À l’âge de 15 ans, j’ai décroché un emploi dans un salon de coiffure. Mon père insistait pour garder mes chèques de paye. Toutefois, je voulais économiser mon argent, donc je refusais. Ce refus a déclenché toute une colère chez mon père qui m’a mise à la porte de la résidence familiale. Estomaquée par sa réaction, j’ai quitté la maison sans vêtement ni nourriture. Je n’avais absolument rien sur moi. Je me suis alors rendue au salon de coiffure et j’ai demandé l’aide d’une collègue pour trouver un logement. Ma collègue m’a présenté à un vendeur de drogues et je suis restée chez lui pendant six longues années. Je faisais sa vaisselle, nettoyais la maison et lui payais un loyer. L’environnement n’était pas sécuritaire : l’homme recevait des personnes peu fiables à la maison, sans compter les innombrables visites de la police. Pour toutes ces raisons, j’ai décidé de fuir de chez lui et je suis déménagée avec un autre homme habitant sur une concession loin de la ville.

Malheureusement, et à mon insu, il était aussi un vendeur de drogues. Une semaine, lorsque j’étais seule à la maison, j’ai trouvé la réserve de drogues et je me suis abandonnée dans plusieurs jours de consommation abusive. Après plusieurs années d’abus, je me suis finalement enfuie pour aller vivre chez une amie à Vanier. À mon arrivée chez elle, j’ai rapidement compris que mon amie avait négligé les paiements de ses factures, dont son loyer et l’hydro, et ce, pour plusieurs mois consécutifs. J’ai donc payé ses factures afin de lui venir en aide. Néanmoins, suivant ce geste de bonté, mon amie a changé la serrure de sa maison et a conservé tous mes biens.

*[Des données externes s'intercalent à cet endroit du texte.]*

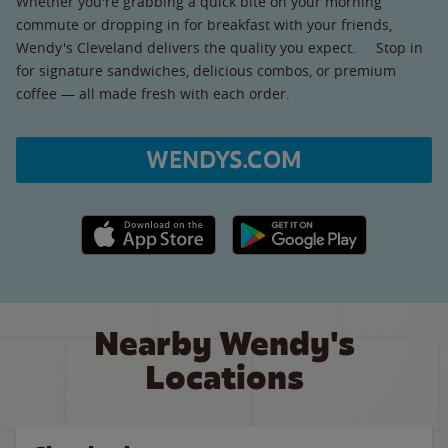
Whether you're grabbing a quick bite on your morning
commute or dropping in for breakfast with your friends,
Wendy's Cleveland delivers the quality you expect. Stop in
for signature sandwiches, delicious combos, or premium
coffee — all made fresh with each order.
WENDYS.COM
Apple App Store link
Google Play link
Nearby Wendy's
Locations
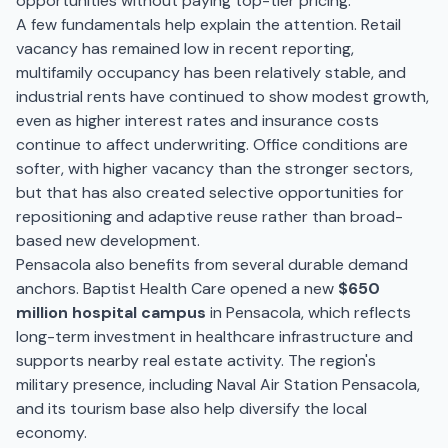
opportunities without paying top-tier pricing.
A few fundamentals help explain the attention. Retail
vacancy has remained low in recent reporting,
multifamily occupancy has been relatively stable, and
industrial rents have continued to show modest growth,
even as higher interest rates and insurance costs
continue to affect underwriting. Office conditions are
softer, with higher vacancy than the stronger sectors,
but that has also created selective opportunities for
repositioning and adaptive reuse rather than broad-
based new development.
Pensacola also benefits from several durable demand
anchors. Baptist Health Care opened a new
$650
million hospital campus
in Pensacola, which reflects
long-term investment in healthcare infrastructure and
supports nearby real estate activity. The region's
military presence, including Naval Air Station Pensacola,
and its tourism base also help diversify the local
economy.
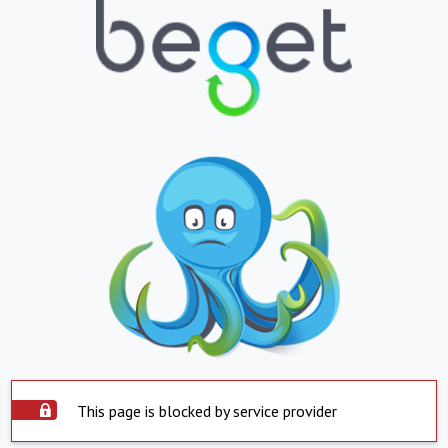
This page is blocked by service provider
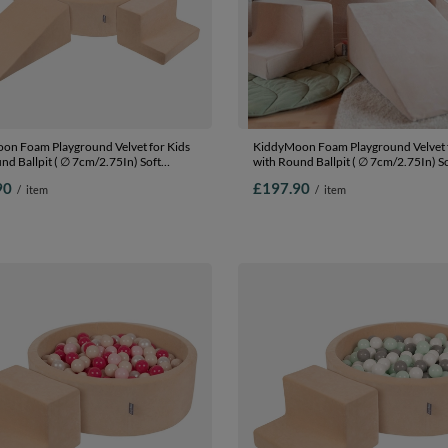
on Foam Playground Velvet for Kids
KiddyMoon Foam Playground Velvet f
nd Ballpit ( ∅ 7cm/2.75In) Soft
with Round Ballpit ( ∅ 7cm/2.75In) S
s Course and Ball Pool, Certified
Obstacles Course and Ball Pool, Certi
90
£197.90
/
item
/
item
The EU, Sand beige: pastel
Made In The EU, Sand beige: dark
lmon/white, Ballpit (200 Balls) +
turquoise/pastel beige/green/gray/sa
5
Ballpit (200 Balls) + Version 5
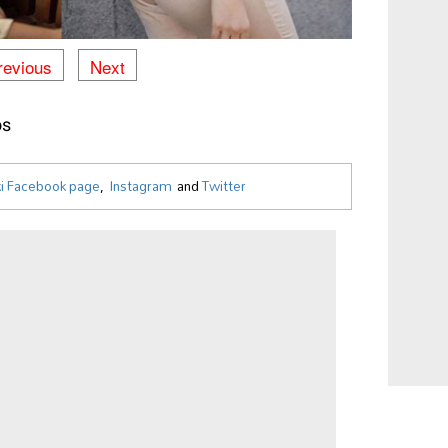
revious
Next
os
i Facebook page
,
Instagram
and
Twitter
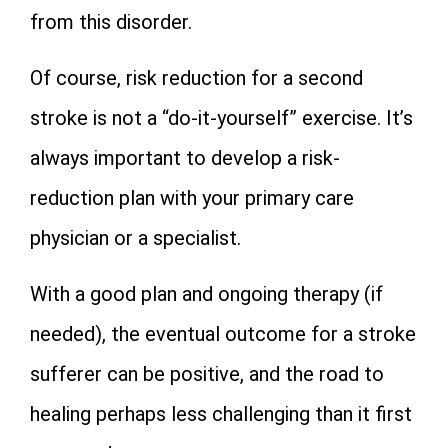
from this disorder.
Of course, risk reduction for a second
stroke is not a “do-it-yourself” exercise. It’s
always important to develop a risk-
reduction plan with your primary care
physician or a specialist.
With a good plan and ongoing therapy (if
needed), the eventual outcome for a stroke
sufferer can be positive, and the road to
healing perhaps less challenging than it first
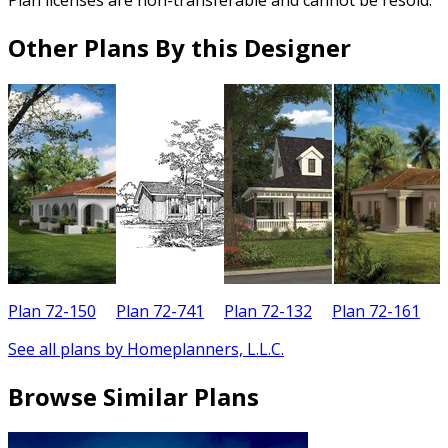
Other Plans By this Designer
Plan 72-150
Plan 72-741
Plan 72-132
Plan 72-161
See all plans by Homeplanners, L.L.C.
Browse Similar Plans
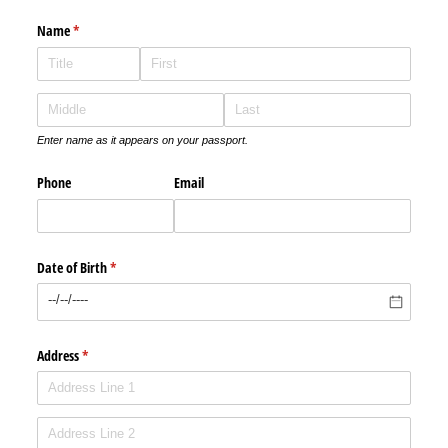
Name
(required)
*
Enter name as it appears on your passport.
Phone
Email
Date of Birth
(required)
*
Address
(required)
*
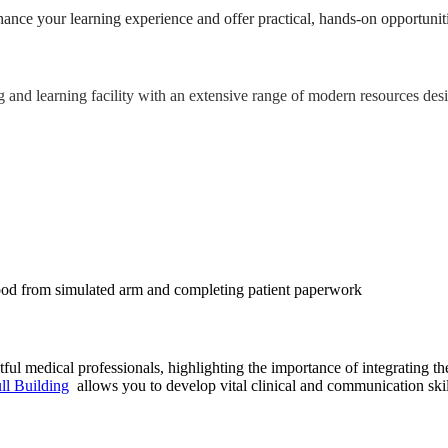
hance your learning experience and offer practical, hands-on opportuniti
g and learning facility with an extensive range of modern resources des
ul medical professionals, highlighting the importance of integrating t
ll Building
allows you to develop vital clinical and communication skil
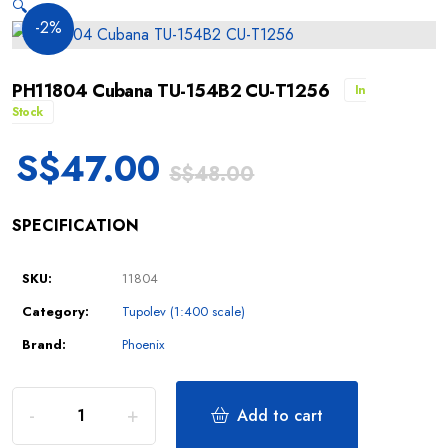
🔍
-2%
PH11804 Cubana TU-154B2 CU-T1256
In
Stock
S$
47.00
S$
48.00
SPECIFICATION
SKU:
11804
Category:
Tupolev (1:400 scale)
Brand:
Phoenix
Add to cart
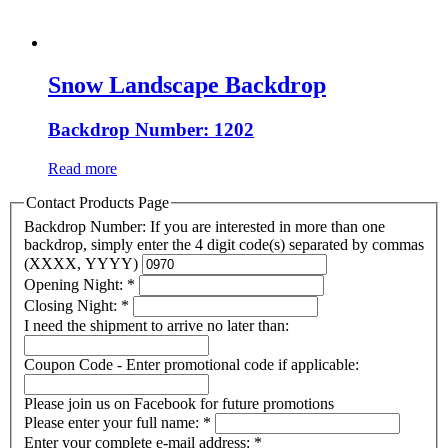
Snow Landscape Backdrop
Backdrop Number: 1202
Read more
Contact Products Page
Backdrop Number: If you are interested in more than one
backdrop, simply enter the 4 digit code(s) separated by commas
(XXXX, YYYY)
Opening Night:
*
Closing Night:
*
I need the shipment to arrive no later than:
Coupon Code - Enter promotional code if applicable:
Please join us on Facebook for future promotions
Please enter your full name:
*
Enter your complete e-mail address:
*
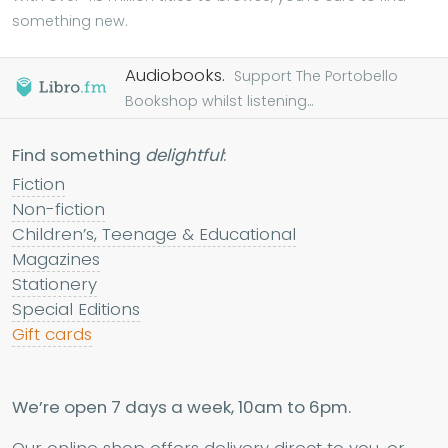
something new.
Audiobooks.
Support The Portobello
Bookshop whilst listening...
Find something
delightful
:
Fiction
Non-fiction
Children’s, Teenage & Educational
Magazines
Stationery
Special Editions
Gift cards
We’re open 7 days a week, 10am to 6pm.
Our online shop offers delivery direct to you, or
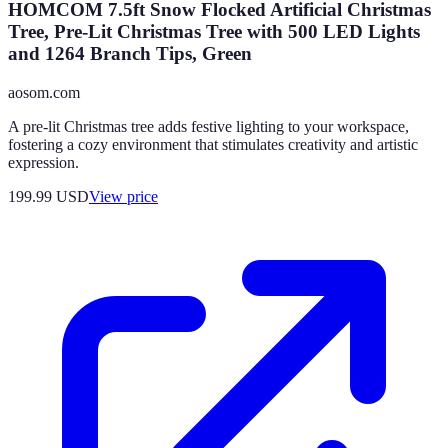
HOMCOM 7.5ft Snow Flocked Artificial Christmas
Tree, Pre-Lit Christmas Tree with 500 LED Lights
and 1264 Branch Tips, Green
aosom.com
A pre-lit Christmas tree adds festive lighting to your workspace,
fostering a cozy environment that stimulates creativity and artistic
expression.
199.99
USD
View price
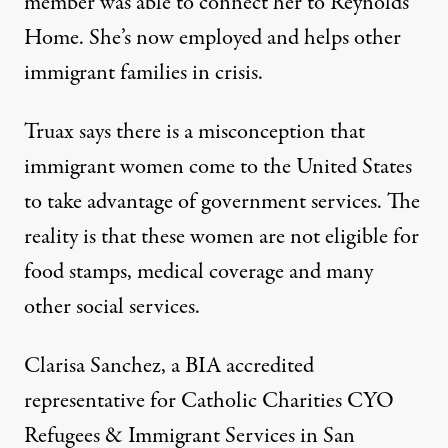
member was able to connect her to Reynolds
Home. She’s now employed and helps other
immigrant families in crisis.
Truax says there is a misconception that
immigrant women come to the United States
to take advantage of government services. The
reality is that these women are not eligible for
food stamps, medical coverage and many
other social services.
Clarisa Sanchez, a BIA accredited
representative for Catholic Charities CYO
Refugees & Immigrant Services in San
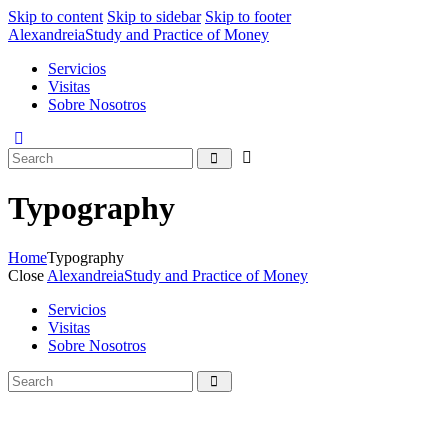
Skip to content
Skip to sidebar
Skip to footer
Alexandreia
Study and Practice of Money
Servicios
Visitas
Sobre Nosotros
Typography
Home
Typography
Close
Alexandreia
Study and Practice of Money
Servicios
Visitas
Sobre Nosotros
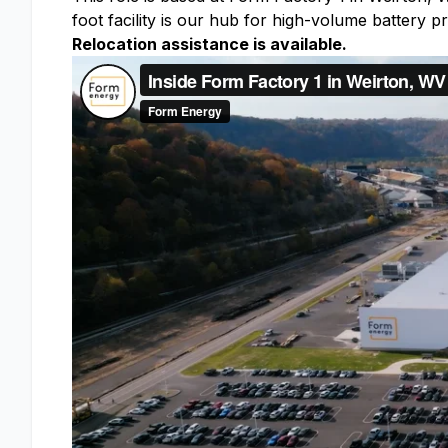
foot facility is our hub for high-volume battery
Relocation assistance is available.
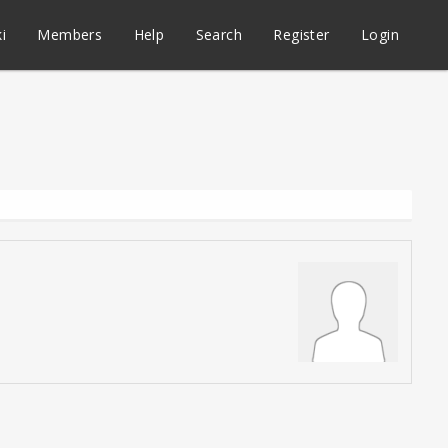
i
Members
Help
Search
Register
Login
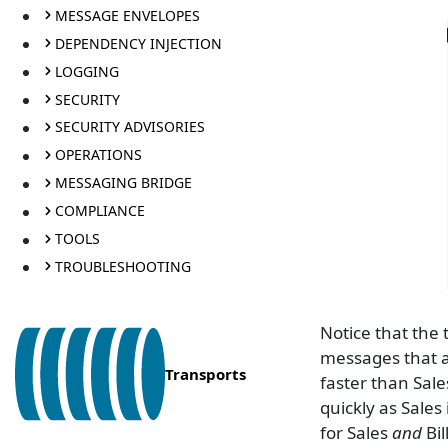
MESSAGE ENVELOPES
DEPENDENCY INJECTION
LOGGING
SECURITY
SECURITY ADVISORIES
OPERATIONS
MESSAGING BRIDGE
COMPLIANCE
TOOLS
TROUBLESHOOTING
Notice that the 
messages that a
Transports
faster than Sale
quickly as Sales
for Sales
and
Bil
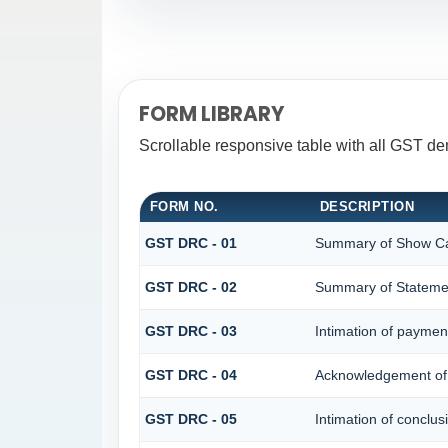
FORM LIBRARY
Scrollable responsive table with all GST d
FORM NO.
DESCRIPTION
GST DRC - 01
Summary of Show Ca
GST DRC - 02
Summary of Stateme
GST DRC - 03
Intimation of paymen
GST DRC - 04
Acknowledgement of 
GST DRC - 05
Intimation of conclus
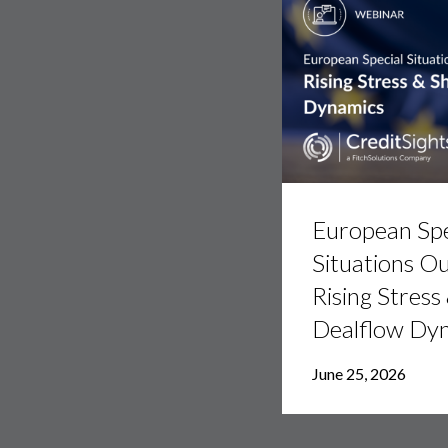
European
Special
European Spe
Situations
Outlook:
Situations Ou
Rising
Rising Stress
Stress
&
Dealflow Dy
Shifting
Dealflow
Dynamics
June 25, 2026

Une fois de plus, je me retrouvais à la rue, seule, découragée ! Je suis alors sombrée, à nouveau, dans plusieurs années de consommation chronique. Je buvais et consommais des drogues pour enterrer ma douleur. J’espérais mourir à un certain point. 

Ces multiples années de souffrance en silence ont pris fin lorsque j’ai entendu parler d’Action Logement. C’est à cet endroit que j’ai rencontré ma travailleuse sociale et peu de temps après, on m’a invité à partager mon histoire lors d’un rassemblement. Suite à mon témoignage devant le comité d’Action Logement, ma vie a complètement changé : je me suis faite offrir un logement subventionné ! Quel bonheur d’avoir mon chez moi, me sentir en sécurité et goûter à une nouvelle liberté. Pour la première fois de ma vie, j’avais ma propre maison et je ne me sentais pas comme une sans-abri. 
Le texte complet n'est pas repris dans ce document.